LeaTTa 0.5.0

LeaTTa 0.5.0: I machine-checked the safety of Cordial Miners

I formalized PoR-weighted Cordial Miners, a leaderless DAG-based consensus protocol, in Lean 4 and proved it safe. It is the next LeaTTa iteration, after MeTTaIL.

Run it:

#eval simulate demo
-- [1, 2, 3]

I hand it a committee, some blocks, and the approvals each block got. It folds the approvals through the weighted certificate collector, keeps the finalized blocks, and orders them with a verified topological sort. The ordering is a proved pure function, so every honest node computes the same list.

The safety I care about: two honest nodes never publish conflicting orders. It is a theorem, and here is everything it leans on:

#print axioms cm_end_to_end_safety_permanent
-- propext, Classical.choice, Quot.sound

The three standard axioms, nothing else. No sorry, admit, native_decide, partial, or unsafe, CI-enforced.

The theorem: under three assumptions, no two conflicting values ever finalize, correct nodes never disagree on a published position, and the blocklace stays well formed. The assumptions are the usual BFT ones:

• a Byzantine-weight bound,
• honest non-equivocation,
• finality permanence (a final wave stays final).

The hard part is that the published order only grows and never reorders. I did not assume that, I derived it:

• the order lists each finalized leader's history in turn,
• so it grows when the finalized-leader sequence grows at the end,
• which happens when the count of finalized waves goes up,
• which happens when finality is permanent.

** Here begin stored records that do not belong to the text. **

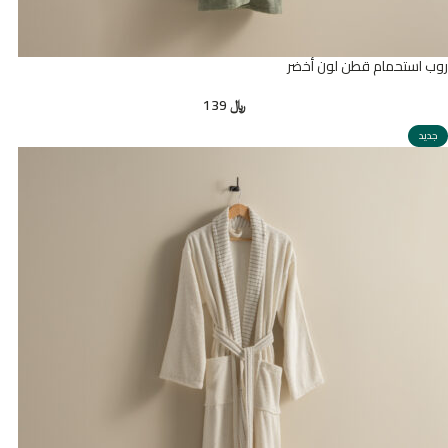
روب استحمام قطن لون أخضر
﷼
139
جديد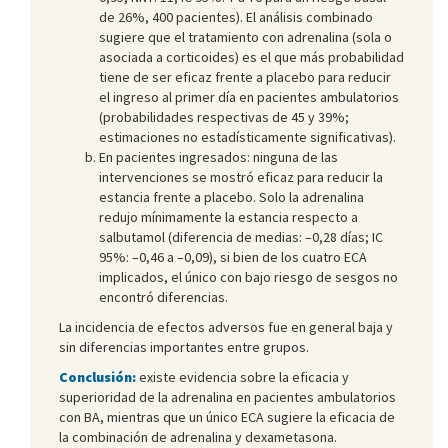
de 26%, 400 pacientes). El análisis combinado
sugiere que el tratamiento con adrenalina (sola o
asociada a corticoides) es el que más probabilidad
tiene de ser eficaz frente a placebo para reducir
el ingreso al primer día en pacientes ambulatorios
(probabilidades respectivas de 45 y 39%;
estimaciones no estadísticamente significativas).
En pacientes ingresados: ninguna de las
intervenciones se mostró eficaz para reducir la
estancia frente a placebo. Solo la adrenalina
redujo mínimamente la estancia respecto a
salbutamol (diferencia de medias: –0,28 días; IC
95%: –0,46 a –0,09), si bien de los cuatro ECA
implicados, el único con bajo riesgo de sesgos no
encontró diferencias.
La incidencia de efectos adversos fue en general baja y
sin diferencias importantes entre grupos.
Conclusión:
existe evidencia sobre la eficacia y
superioridad de la adrenalina en pacientes ambulatorios
con BA, mientras que un único ECA sugiere la eficacia de
la combinación de adrenalina y dexametasona.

It all comes down to those three facts.

In the library:

• the weighted quorum-overlap lemma, the arithmetic core of the safety,
• self-enforcing threshold finality, and no two conflicting final leaders,
• a verified, executable, total topological-sort ordering (no partial),
• a coarse and a fine theory, tied by a forward simulation,
• lossless extraction of protocol facts to MeTTa-IL atoms,
• the end-to-end simulation above.

I proved safety, not liveness. Liveness (delivery, no scheduler starvation) holds only under fairness assumptions I state explicitly; I did the structural cores, the temporal argument is next. Finality permanence is an assumption, not derived from a network model.

The protocol is by Keidar, Naor, Poupko and Shapiro; the PoR-weighted variant and the plan are Ben Goertzel's. There is a Cordial Miners chapter in the LeaTTa book and an overview in the repo. Build it with lake build CordialMiners.